## Directions
Within the listing below, how many lines contain "يوتيوب"? Only the number is wanted.

-----

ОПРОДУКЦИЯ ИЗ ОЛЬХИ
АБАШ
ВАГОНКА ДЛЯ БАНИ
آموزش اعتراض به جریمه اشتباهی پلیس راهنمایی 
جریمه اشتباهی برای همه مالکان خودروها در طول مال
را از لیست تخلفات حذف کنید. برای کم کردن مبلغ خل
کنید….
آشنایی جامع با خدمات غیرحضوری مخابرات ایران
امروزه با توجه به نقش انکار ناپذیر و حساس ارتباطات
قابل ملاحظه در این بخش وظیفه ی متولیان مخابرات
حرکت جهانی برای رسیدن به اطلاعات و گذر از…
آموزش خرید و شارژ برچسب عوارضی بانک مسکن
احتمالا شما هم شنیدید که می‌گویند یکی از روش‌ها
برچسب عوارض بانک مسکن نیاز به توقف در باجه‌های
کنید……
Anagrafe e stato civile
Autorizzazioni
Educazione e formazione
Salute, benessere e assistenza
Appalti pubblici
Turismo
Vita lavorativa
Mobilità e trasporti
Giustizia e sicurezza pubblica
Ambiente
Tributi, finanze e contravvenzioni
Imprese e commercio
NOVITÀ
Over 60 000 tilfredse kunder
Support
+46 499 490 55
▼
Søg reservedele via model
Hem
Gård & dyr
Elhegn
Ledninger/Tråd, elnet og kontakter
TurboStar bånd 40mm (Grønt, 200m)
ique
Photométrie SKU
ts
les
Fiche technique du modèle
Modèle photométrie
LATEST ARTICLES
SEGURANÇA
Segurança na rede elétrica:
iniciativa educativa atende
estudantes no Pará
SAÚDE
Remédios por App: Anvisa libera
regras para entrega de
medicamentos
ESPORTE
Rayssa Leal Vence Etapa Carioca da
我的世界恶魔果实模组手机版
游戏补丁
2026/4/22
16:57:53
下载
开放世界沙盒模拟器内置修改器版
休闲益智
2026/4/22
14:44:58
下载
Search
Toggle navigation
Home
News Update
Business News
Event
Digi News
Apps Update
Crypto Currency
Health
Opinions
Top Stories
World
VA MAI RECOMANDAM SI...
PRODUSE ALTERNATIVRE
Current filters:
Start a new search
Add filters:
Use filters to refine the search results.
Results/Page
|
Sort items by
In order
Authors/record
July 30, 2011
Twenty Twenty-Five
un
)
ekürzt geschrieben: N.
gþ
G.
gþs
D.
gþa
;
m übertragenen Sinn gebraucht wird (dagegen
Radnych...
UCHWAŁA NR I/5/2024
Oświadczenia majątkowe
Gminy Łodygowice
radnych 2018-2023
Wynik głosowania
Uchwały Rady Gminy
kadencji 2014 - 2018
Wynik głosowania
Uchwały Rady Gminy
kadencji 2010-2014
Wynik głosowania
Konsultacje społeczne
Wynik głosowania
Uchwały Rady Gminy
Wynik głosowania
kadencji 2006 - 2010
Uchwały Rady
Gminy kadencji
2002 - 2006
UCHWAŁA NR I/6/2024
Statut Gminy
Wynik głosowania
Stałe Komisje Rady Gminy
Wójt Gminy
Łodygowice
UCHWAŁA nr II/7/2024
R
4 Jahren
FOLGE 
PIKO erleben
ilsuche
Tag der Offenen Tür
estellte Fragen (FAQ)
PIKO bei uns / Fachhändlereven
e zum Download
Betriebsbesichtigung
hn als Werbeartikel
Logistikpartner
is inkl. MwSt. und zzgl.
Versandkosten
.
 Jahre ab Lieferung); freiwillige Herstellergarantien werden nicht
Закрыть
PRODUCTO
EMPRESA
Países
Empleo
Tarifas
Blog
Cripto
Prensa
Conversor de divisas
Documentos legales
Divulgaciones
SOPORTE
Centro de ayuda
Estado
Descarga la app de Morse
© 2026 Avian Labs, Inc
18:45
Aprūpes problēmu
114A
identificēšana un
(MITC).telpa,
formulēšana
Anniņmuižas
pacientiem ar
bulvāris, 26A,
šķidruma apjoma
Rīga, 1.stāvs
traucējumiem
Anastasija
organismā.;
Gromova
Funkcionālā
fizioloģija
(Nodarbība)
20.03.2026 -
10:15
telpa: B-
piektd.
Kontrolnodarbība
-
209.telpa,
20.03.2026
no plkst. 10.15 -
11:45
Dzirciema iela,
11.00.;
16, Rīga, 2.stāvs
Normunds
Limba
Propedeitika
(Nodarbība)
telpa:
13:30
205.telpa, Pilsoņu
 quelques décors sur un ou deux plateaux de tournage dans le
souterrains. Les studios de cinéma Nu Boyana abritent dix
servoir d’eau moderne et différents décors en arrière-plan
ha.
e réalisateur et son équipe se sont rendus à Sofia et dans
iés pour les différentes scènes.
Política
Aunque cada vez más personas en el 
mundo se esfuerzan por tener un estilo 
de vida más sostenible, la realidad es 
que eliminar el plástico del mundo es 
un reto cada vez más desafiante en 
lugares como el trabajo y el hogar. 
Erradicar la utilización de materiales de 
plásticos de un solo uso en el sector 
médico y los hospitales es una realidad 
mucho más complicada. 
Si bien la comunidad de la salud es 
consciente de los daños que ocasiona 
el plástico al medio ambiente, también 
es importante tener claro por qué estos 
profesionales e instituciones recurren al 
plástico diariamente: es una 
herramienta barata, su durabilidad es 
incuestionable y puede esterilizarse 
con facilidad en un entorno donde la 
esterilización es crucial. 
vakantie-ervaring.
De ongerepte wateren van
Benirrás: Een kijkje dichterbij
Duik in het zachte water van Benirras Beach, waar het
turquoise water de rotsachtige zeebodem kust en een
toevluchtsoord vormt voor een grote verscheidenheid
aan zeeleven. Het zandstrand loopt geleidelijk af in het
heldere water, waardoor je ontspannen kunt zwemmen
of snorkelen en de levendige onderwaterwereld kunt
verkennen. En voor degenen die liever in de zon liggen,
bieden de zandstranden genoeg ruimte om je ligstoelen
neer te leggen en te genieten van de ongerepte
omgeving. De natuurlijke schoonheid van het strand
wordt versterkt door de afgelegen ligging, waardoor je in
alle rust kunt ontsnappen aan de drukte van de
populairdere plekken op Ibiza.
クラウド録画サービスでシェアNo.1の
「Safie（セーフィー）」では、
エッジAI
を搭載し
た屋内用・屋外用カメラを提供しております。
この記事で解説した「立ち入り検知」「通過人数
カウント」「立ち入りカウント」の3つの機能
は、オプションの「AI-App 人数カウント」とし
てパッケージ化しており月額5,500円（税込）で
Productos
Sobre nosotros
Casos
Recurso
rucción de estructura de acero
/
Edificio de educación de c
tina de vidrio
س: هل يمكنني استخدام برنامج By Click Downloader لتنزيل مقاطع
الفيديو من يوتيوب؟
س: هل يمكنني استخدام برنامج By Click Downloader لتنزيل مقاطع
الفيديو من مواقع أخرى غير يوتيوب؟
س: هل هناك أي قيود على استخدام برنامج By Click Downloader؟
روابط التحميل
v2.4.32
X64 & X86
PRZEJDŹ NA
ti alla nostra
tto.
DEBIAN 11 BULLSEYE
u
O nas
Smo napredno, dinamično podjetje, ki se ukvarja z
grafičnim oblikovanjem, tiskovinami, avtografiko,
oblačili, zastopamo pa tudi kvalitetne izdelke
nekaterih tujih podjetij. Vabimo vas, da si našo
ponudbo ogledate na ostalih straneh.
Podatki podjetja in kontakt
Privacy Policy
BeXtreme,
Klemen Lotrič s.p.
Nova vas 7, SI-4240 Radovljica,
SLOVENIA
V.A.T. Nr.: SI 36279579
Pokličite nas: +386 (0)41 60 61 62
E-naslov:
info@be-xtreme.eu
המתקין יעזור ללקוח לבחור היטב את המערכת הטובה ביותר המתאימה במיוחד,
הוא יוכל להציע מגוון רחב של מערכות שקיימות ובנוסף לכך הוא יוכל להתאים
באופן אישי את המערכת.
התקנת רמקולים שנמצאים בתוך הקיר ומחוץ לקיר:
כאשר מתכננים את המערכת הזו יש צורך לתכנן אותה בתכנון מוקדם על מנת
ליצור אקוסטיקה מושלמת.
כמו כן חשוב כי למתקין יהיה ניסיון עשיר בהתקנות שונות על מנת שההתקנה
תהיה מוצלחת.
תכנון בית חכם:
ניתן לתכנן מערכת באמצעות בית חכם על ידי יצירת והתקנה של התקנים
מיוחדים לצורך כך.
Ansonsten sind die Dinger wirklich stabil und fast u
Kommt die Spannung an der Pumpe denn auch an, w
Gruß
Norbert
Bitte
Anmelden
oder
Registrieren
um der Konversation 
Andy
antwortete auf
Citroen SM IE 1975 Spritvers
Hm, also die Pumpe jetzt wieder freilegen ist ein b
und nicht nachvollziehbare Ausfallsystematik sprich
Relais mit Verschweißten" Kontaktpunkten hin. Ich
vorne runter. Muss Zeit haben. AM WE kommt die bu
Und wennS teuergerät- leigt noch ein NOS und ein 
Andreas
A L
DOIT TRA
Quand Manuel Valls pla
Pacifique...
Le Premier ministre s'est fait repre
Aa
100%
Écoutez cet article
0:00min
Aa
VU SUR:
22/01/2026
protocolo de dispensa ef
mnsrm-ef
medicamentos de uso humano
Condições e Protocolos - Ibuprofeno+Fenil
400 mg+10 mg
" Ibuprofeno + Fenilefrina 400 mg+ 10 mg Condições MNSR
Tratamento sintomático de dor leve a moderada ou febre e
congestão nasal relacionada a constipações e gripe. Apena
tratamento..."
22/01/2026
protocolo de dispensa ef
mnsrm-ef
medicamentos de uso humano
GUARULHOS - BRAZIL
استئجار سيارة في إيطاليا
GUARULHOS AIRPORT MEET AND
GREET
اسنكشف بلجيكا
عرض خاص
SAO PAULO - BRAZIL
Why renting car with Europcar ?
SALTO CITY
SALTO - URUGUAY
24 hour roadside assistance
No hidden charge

-----

## Exercise output
2